Building a Parallel EVM Execution Engine in Rust

/ ARTICLE

I wrote earlier about whether Solana-style parallel execution could work on EVM. This is the implementation: a Rust project called pevm that takes a batch of transactions, statically analyzes the contracts involved to determine storage access patterns, builds a dependency graph, and executes independent transactions concurrently on revm. Parallel and sequential execution produce identical results.

Storage access analysis

Two analysis paths feed into the same pipeline, one from Solidity source and one from bytecode.

The source analyzer extracts the storage layout, each function’s read/write sets, and the cross-contract call graph. Because you have the source, you can trace how function parameters flow into mapping keys: balances[msg.sender] -= amount resolves to a write at a specific base slot keyed by the caller’s address, which at scheduling time (once you know the actual caller) becomes a concrete slot number. Transfers between different address pairs therefore write to different concrete slots and can parallelize.

The bytecode analyzer parses the PUSH4/EQ/JUMPI dispatch table to identify function entry points, then walks reachable paths from each to find SLOAD/SSTORE operations. Each access gets classified as Static(slot), Mapping{base_slot}, or Unknown, but since mapping keys can’t be resolved without the actual inputs, bytecode-derived mapping accesses use a wildcard that conflicts with any access to the same base slot. Fewer things parallelize as a result, but you never miss a real conflict.

Contracts too complex for either path (heavy dynamic jumps, computed storage offsets) get marked opaque, which serializes all transactions that touch them at the cost of parallelism but with correctness guaranteed.

In practice the source analyzer covers most common contracts well, while the bytecode path with wildcards handles the rest at reduced parallelism. Both produce the same intermediate representation so you can mix them freely in one batch.

The dependency DAG

For each transaction the DAG builder resolves the complete storage access set by walking cross-contract calls recursively (depth-capped at 4), tracking how arguments map through call frames. If function A on contract X calls function B on contract Y passing its first parameter as Y’s second, the resolver follows that mapping to determine Y’s concrete slots.

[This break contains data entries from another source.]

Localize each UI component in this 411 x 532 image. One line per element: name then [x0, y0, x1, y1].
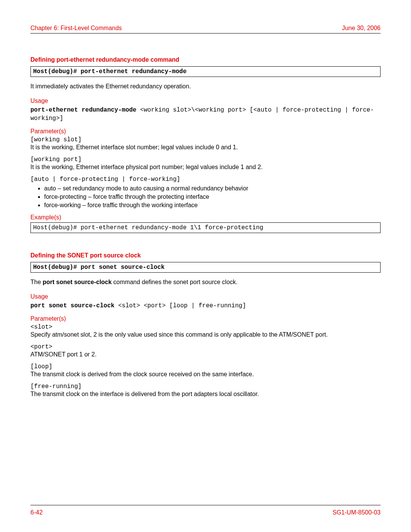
section1-title: Defining port-ethernet redundancy-mode c… — [30, 56, 381, 63]
section2-intro: The port sonet source-clock command defi… — [30, 278, 381, 286]
section1-params-label: Parameter(s) — [30, 128, 381, 135]
list-item: force-working – force traffic through th… — [44, 202, 381, 209]
section1-usage-cmd: port-ethernet redundancy-mode — [30, 107, 136, 113]
page-footer: 6-42 SG1-UM-8500-03 — [30, 509, 381, 516]
section2-intro-post: command defines the sonet port source cl… — [112, 279, 237, 285]
section1-param2-name: [working port] — [30, 156, 381, 163]
section2-intro-bold: port sonet source-clock — [43, 279, 112, 285]
section2-param4-name: [free-running] — [30, 383, 381, 390]
section1-example-box: Host(debug)# port-ethernet redundancy-mo… — [30, 222, 381, 233]
section2-param2-desc: ATM/SONET port 1 or 2. — [30, 351, 381, 358]
section2-param3-desc: The transmit clock is derived from the c… — [30, 371, 381, 378]
section1-usage: port-ethernet redundancy-mode <working s… — [30, 106, 381, 123]
section1-param1-name: [working slot] — [30, 136, 381, 143]
section1-modes-list: auto – set redundancy mode to auto causi… — [44, 185, 381, 209]
section2-param2: <port> ATM/SONET port 1 or 2. — [30, 343, 381, 358]
list-item: auto – set redundancy mode to auto causi… — [44, 185, 381, 192]
footer-doc-id: SG1-UM-8500-03 — [333, 509, 381, 516]
document-page: Chapter 6: First-Level Commands June 30,… — [0, 0, 411, 532]
list-item: force-protecting – force traffic through… — [44, 193, 381, 200]
section2-usage-label: Usage — [30, 293, 381, 300]
section1-command-box: Host(debug)# port-ethernet redundancy-mo… — [30, 66, 381, 77]
section2-param2-name: <port> — [30, 343, 381, 350]
section2-usage-args: <slot> <port> [loop | free-running] — [115, 302, 246, 309]
section1-param2: [working port] It is the working, Ethern… — [30, 156, 381, 171]
section2-param4-desc: The transmit clock on the interface is d… — [30, 391, 381, 398]
section1-param3-name: [auto | force-protecting | force-working… — [30, 176, 381, 183]
section2-param1-name: <slot> — [30, 324, 381, 331]
footer-rule — [30, 505, 381, 505]
footer-page-number: 6-42 — [30, 509, 43, 516]
section1-examples-label: Example(s) — [30, 214, 381, 221]
section2-param3: [loop] The transmit clock is derived fro… — [30, 363, 381, 378]
section2-intro-pre: The — [30, 279, 43, 285]
section2-command-box: Host(debug)# port sonet source-clock — [30, 262, 381, 273]
section2-title: Defining the SONET port source clock — [30, 252, 381, 259]
section2-usage: port sonet source-clock <slot> <port> [l… — [30, 302, 381, 310]
section1-param2-desc: It is the working, Ethernet interface ph… — [30, 164, 381, 171]
section1-param1: [working slot] It is the working, Ethern… — [30, 136, 381, 151]
section1-usage-label: Usage — [30, 97, 381, 104]
section2-param1: <slot> Specify atm/sonet slot, 2 is the … — [30, 324, 381, 338]
section2-param3-name: [loop] — [30, 363, 381, 370]
section2-param4: [free-running] The transmit clock on the… — [30, 383, 381, 398]
section2-params-label: Parameter(s) — [30, 315, 381, 322]
section1-intro: It immediately activates the Ethernet re… — [30, 82, 381, 91]
section1-param1-desc: It is the working, Ethernet interface sl… — [30, 144, 381, 151]
section2-param1-desc: Specify atm/sonet slot, 2 is the only va… — [30, 331, 381, 338]
page-header: Chapter 6: First-Level Commands June 30,… — [30, 25, 381, 34]
header-date: June 30, 2006 — [342, 25, 381, 32]
section2-usage-cmd: port sonet source-clock — [30, 302, 115, 309]
header-chapter: Chapter 6: First-Level Commands — [30, 25, 122, 32]
section1-param3: [auto | force-protecting | force-working… — [30, 176, 381, 209]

msg.sender needs special handling through the call stack since in the top-level frame it’s the transaction’s caller, but inside a cross-contract call it becomes the calling contract’s address. Getting this wrong means resolving slots to wrong keys and missing real conflicts.

With resolved access sets in hand, two transactions conflict when they access the same (contract, variable, resolved_keys) tuple and at least one writes. Read-read pairs also get flagged since static analysis can’t determine whether a read feeds into a conditional write further down. From the conflict graph the builder computes topological layers with no intra-layer conflicts.

Concrete example

A batch of 6 transactions:

tx0: USDC.transfer(alice → bob, 100)        writes: USDC.balances[alice], USDC.balances[bob]
tx1: Bank.deposit(alice, USDC, 500)          writes: Bank.deposits[alice][USDC], USDC.balances[alice], USDC.balances[bank]
tx2: WETH.transfer(charlie → dave, 50)       writes: WETH.balances[charlie], WETH.balances[dave]
tx3: Bank.deposit(charlie, WETH, 200)        writes: Bank.deposits[charlie][WETH], WETH.balances[charlie], WETH.balances[bank]
tx4: DAI.transfer(eve → alice, 100)          writes: DAI.balances[eve], DAI.balances[alice]
tx5: Bank.withdraw(alice, USDC, 200)         writes: Bank.deposits[alice][USDC], USDC.balances[bank], USDC.balances[alice]

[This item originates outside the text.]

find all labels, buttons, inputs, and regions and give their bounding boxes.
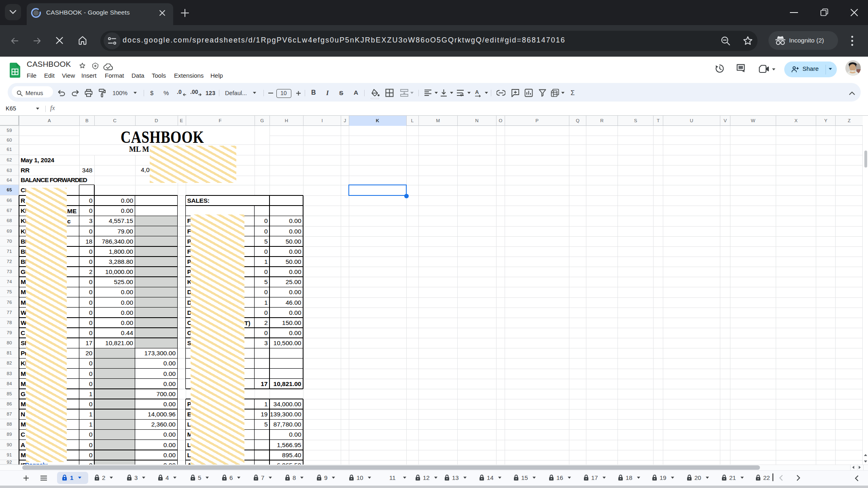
svg-text:A: A [475, 89, 479, 95]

tx0 and tx1 conflict on USDC.balances[alice], tx1 and tx5 conflict on Bank.deposits[alice][USDC], but tx0 and tx2 are fully independent (different tokens, different addresses) and tx4 touches DAI which nothing else in the batch uses.

Layer 0: tx0, tx2, tx4    ← independent, parallel
Layer 1: tx1, tx3          ← tx1 needs tx0, tx3 needs tx2, but they don't conflict with each other
Layer 2: tx5               ← needs tx1 (shared Bank.deposits[alice][USDC])

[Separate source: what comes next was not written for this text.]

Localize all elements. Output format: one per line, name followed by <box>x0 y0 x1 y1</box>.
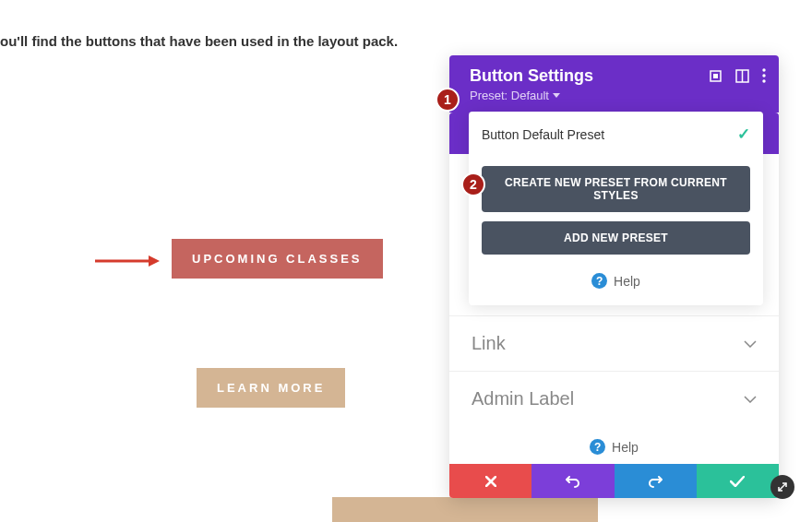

Three steps instead of six. A contract-level check would serialize tx0 and tx4 since they both involve ERC-20 contracts, but slot-level analysis sees that USDC.balances[alice] and DAI.balances[eve] are different locations entirely.

Parallel execution on revm

revm’s Evm struct is !Send (it contains Rc<RefCell<...>> and raw pointers), so EVM instances can’t cross thread boundaries, which rules out pooling or dispatching to a thread-pool. Each EVM must be created in the thread that uses it.

The ParallelExecutor works around this with persistent worker threads and channel-based dispatch:

Shared state lives in Arc<RwLock<CacheDB>>, with workers reading concurrently during execution.
N worker threads spawn at construction, each creating its own EVM locally and persisting for the executor’s lifetime.
The main thread sends TxEnv over channels; workers call transact() which returns an EvmState delta without modifying the shared database, then send results back.
Between layers the main thread write-locks the database, applies all deltas from the completed layer, and unlocks before the next layer begins.

The transact()/commit() split is what makes this safe: transact() reads shared state and produces a diff while commit() applies it, so multiple workers can transact() concurrently since they only read. The DAG guarantees no two same-layer transactions write overlapping state, which means delta merge order doesn’t matter.

A SharedDb wrapper implements DatabaseRef by read-locking the RwLock on each access, but since every SLOAD from every worker contends on this lock, throughput degrades beyond 8 workers. A lock-free per-layer snapshot would eliminate this contention.

Nonce handling

The DAG builder tracks storage conflicts but doesn’t yet account for sender nonce ordering, so transactions from the same sender that land in the same layer all see the same base nonce from the shared database. The fix is straightforward: consecutive same-sender transactions need an implicit dependency edge forcing them into separate layers, which the DAG builder already supports as a mechanism since it’s the same kind of ordering constraint used for storage conflicts. Not implemented yet because the benchmarks use unique senders and it hasn’t caused issues there.

Contract registry

Analysis results persist in an SQLite registry with a normalized schema (contracts → state variables → functions → storage accesses + external calls), so contracts get analyzed once on deploy and the per-block cost is just looking up metadata for involved contracts and running the DAG builder over cached data. Proxy upgrades invalidate the cached analysis for the implementation address.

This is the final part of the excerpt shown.